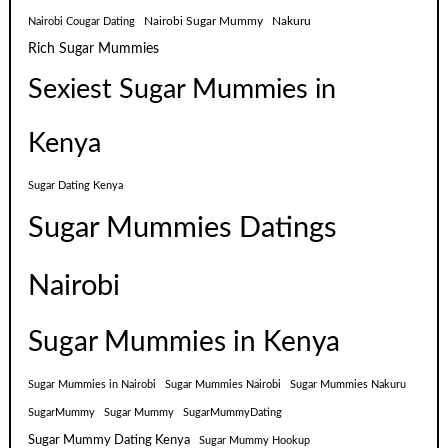
Nairobi Sugar Mummy
Nakuru
Nairobi Cougar Dating
Rich Sugar Mummies
Sexiest Sugar Mummies in
Kenya
Sugar Dating Kenya
Sugar Mummies Datings
Nairobi
Sugar Mummies in Kenya
Sugar Mummies in Nairobi
Sugar Mummies Nairobi
Sugar Mummies Nakuru
SugarMummy
Sugar Mummy
SugarMummyDating
Sugar Mummy Dating Kenya
Sugar Mummy Hookup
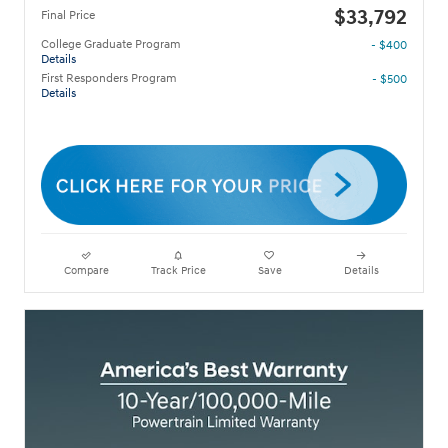
$33,792
Final Price
College Graduate Program
- $400
Details
First Responders Program
- $500
Details
Compare
Track Price
Save
Details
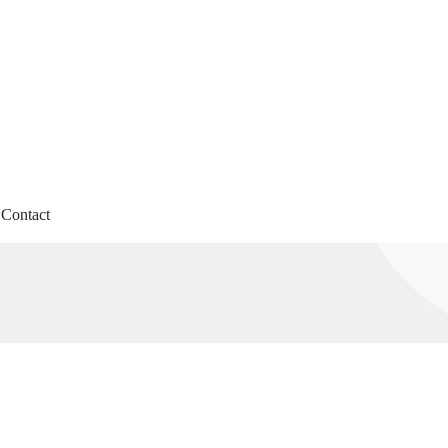
Contact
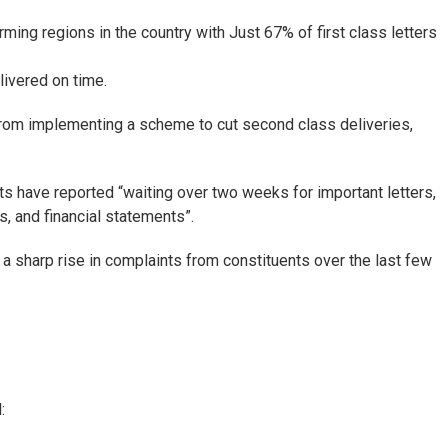
ing regions in the country with Just 67% of first class letters
livered on time.
om implementing a scheme to cut second class deliveries,
nts have reported “waiting over two weeks for important letters,
, and financial statements”.
 sharp rise in complaints from constituents over the last few
:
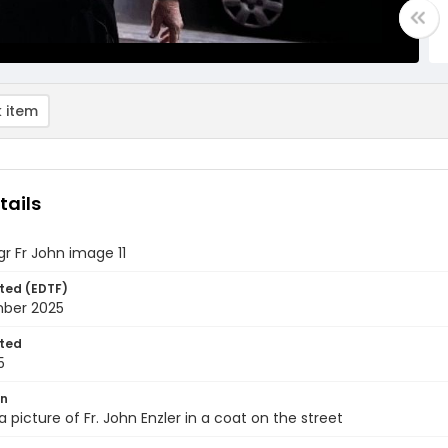
 item
tails
gr Fr John image 11
ted (EDTF)
ber 2025
ted
5
on
a picture of Fr. John Enzler in a coat on the street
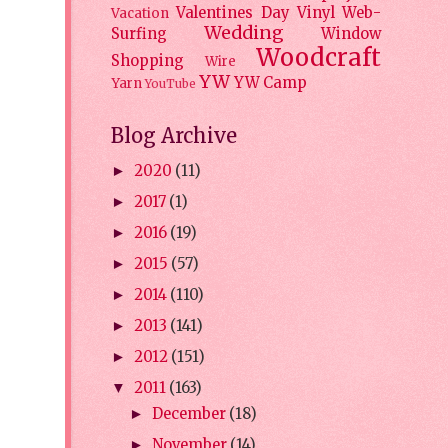
Valentines Day
Vinyl
Web-
Vacation
Wedding
Surfing
Window
Woodcraft
Shopping
Wire
YW
YW Camp
Yarn
YouTube
Blog Archive
2020
(11)
►
2017
(1)
►
2016
(19)
►
2015
(57)
►
2014
(110)
►
2013
(141)
►
2012
(151)
►
2011
(163)
▼
December
(18)
►
November
(14)
►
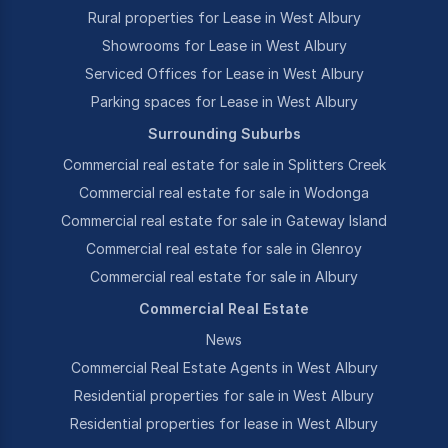
Rural properties for Lease in West Albury
Showrooms for Lease in West Albury
Serviced Offices for Lease in West Albury
Parking spaces for Lease in West Albury
Surrounding Suburbs
Commercial real estate for sale in Splitters Creek
Commercial real estate for sale in Wodonga
Commercial real estate for sale in Gateway Island
Commercial real estate for sale in Glenroy
Commercial real estate for sale in Albury
Commercial Real Estate
News
Commercial Real Estate Agents in West Albury
Residential properties for sale in West Albury
Residential properties for lease in West Albury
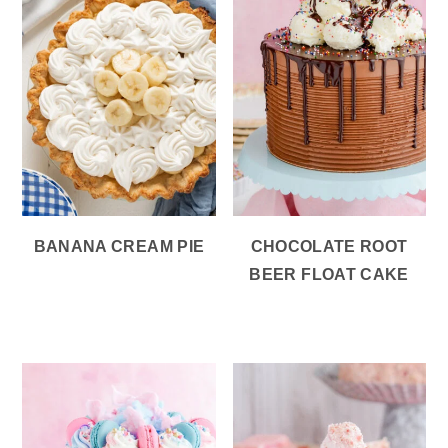
BANANA CREAM PIE
CHOCOLATE ROOT
BEER FLOAT CAKE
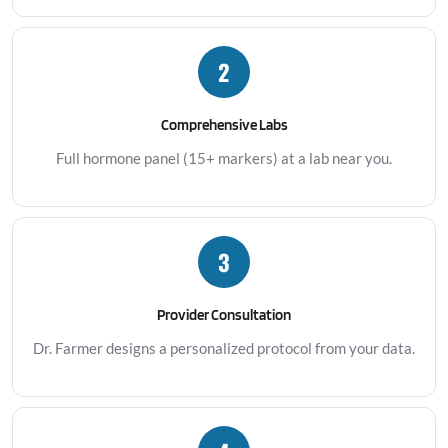
2
Comprehensive Labs
Full hormone panel (15+ markers) at a lab near you.
3
Provider Consultation
Dr. Farmer designs a personalized protocol from your data.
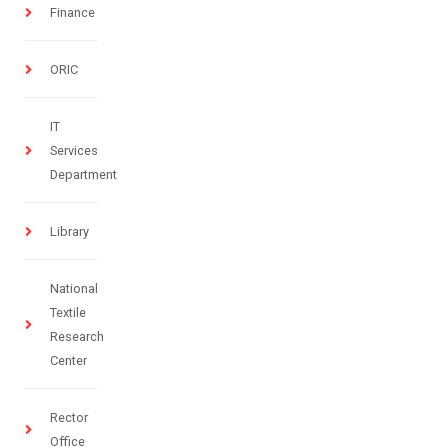
Finance
ORIC
IT
Services
Department
Library
National
Textile
Research
Center
Rector
Office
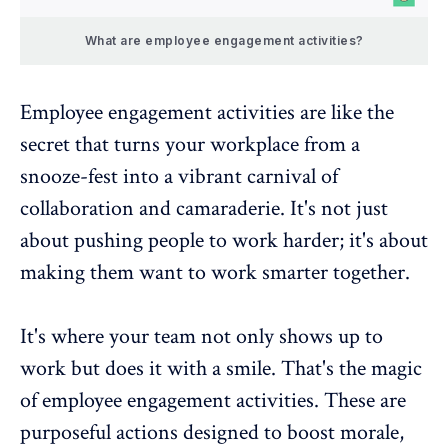
What are employee engagement activities?
Employee engagement activities are like the
secret that turns your workplace from a
snooze-fest into a vibrant carnival of
collaboration and camaraderie. It's not just
about pushing people to work harder; it's about
making them want to work smarter together.
It's where your team not only shows up to
work but does it with a smile. That's the magic
of employee engagement activities. These are
purposeful actions designed to boost morale,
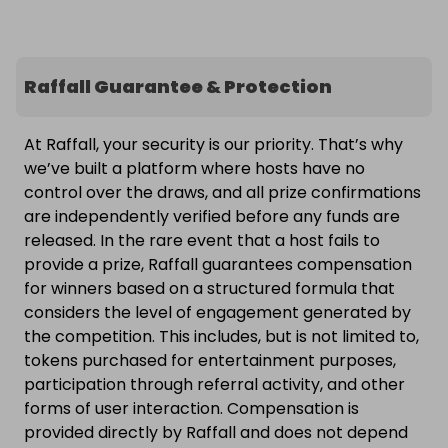
Raffall Guarantee & Protection
At Raffall, your security is our priority. That’s why
we’ve built a platform where hosts have no
control over the draws, and all prize confirmations
are independently verified before any funds are
released. In the rare event that a host fails to
provide a prize, Raffall guarantees compensation
for winners based on a structured formula that
considers the level of engagement generated by
the competition. This includes, but is not limited to,
tokens purchased for entertainment purposes,
participation through referral activity, and other
forms of user interaction. Compensation is
provided directly by Raffall and does not depend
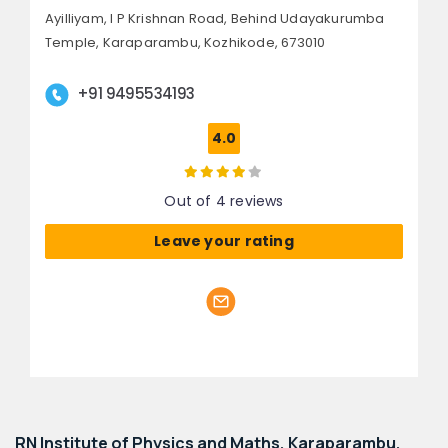
Ayilliyam, I P Krishnan Road,
Behind Udayakurumba
Temple, Karaparambu,
Kozhikode, 673010
+91 9495534193
4.0
Out of 4 reviews
Leave your rating
RN Institute of Physics and Maths, Karaparambu,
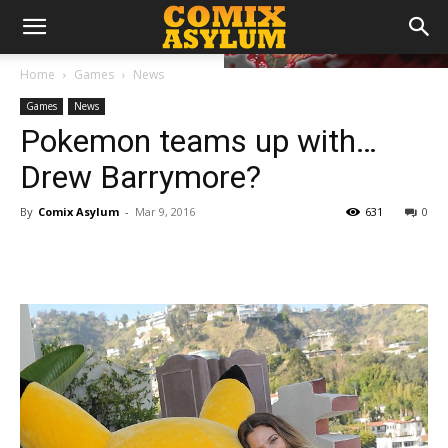
Home
Games
News
Games
News
Pokemon teams up with…
Drew Barrymore?
By
Comix Asylum
-
Mar 9, 2016
631
0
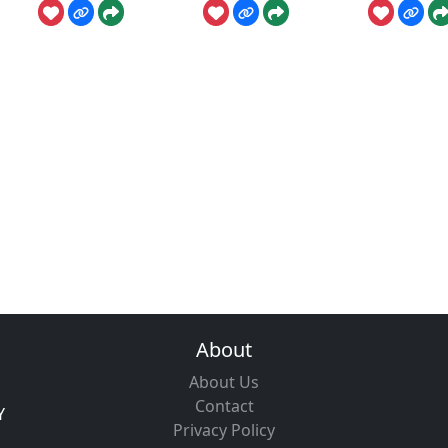
About
About Us
Contact
Y
Privacy Policy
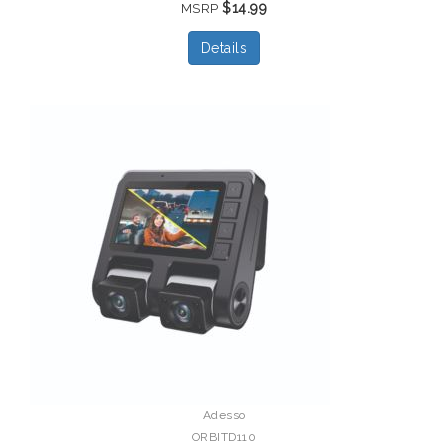
$14.99
MSRP
Details
Adesso
ORBITD110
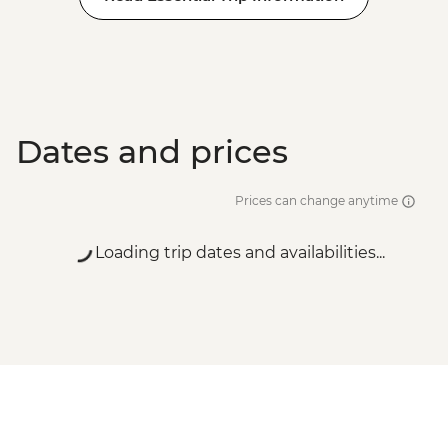
Dates and prices
Prices can change anytime
Loading trip dates and availabilities...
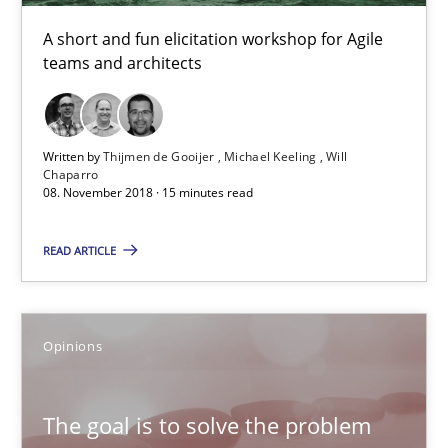
Kim Lauenroth
A short and fun elicitation workshop for Agile
Patrick Steiger
teams and architects
12.09.2017
Written by
Thijmen de Gooijer
Michael Keeling
Will
Chaparro
13 minutes
08. November 2018 · 15 minutes read
READ ARTICLE
Sharing My Doubts on Goals and Requirements
Goals are intended, Requirements are imposed
Opinions
Opinions
The goal is to solve the problem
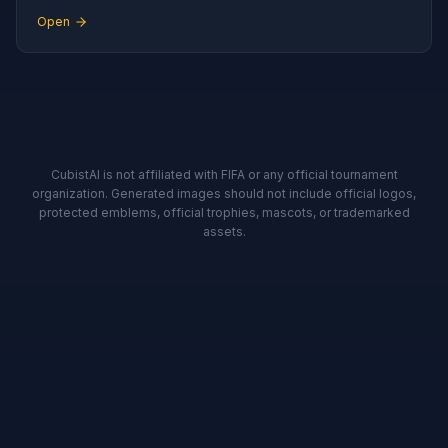
Open
CubistAI is not affiliated with FIFA or any official tournament
organization. Generated images should not include official logos,
protected emblems, official trophies, mascots, or trademarked
assets.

*Exercise aim*:
Copy nothing but the lines from the top of the material through the line holding "nts have reported", exactly as written; omit pictures.

*Answer below*:
Nairobi Sugar Mummy
Nakuru
Nairobi Cougar Dating
Rich Sugar Mummies
Sexiest Sugar Mummies in
Kenya
Sugar Dating Kenya
Sugar Mummies Datings
Nairobi
Sugar Mummies in Kenya
Sugar Mummies in Nairobi
Sugar Mummies Nairobi
Sugar Mummies Nakuru
SugarMummy
Sugar Mummy
SugarMummyDating
Sugar Mummy Dating Kenya
Sugar Mummy Hookup
$33,792
Final Price
College Graduate Program
- $400
Details
First Responders Program
- $500
Details
Compare
Track Price
Save
Details
Contact
ing regions in the country with Just 67% of first class letters
livered on time.
om implementing a scheme to cut second class deliveries,
nts have reported “waiting over two weeks for important letters,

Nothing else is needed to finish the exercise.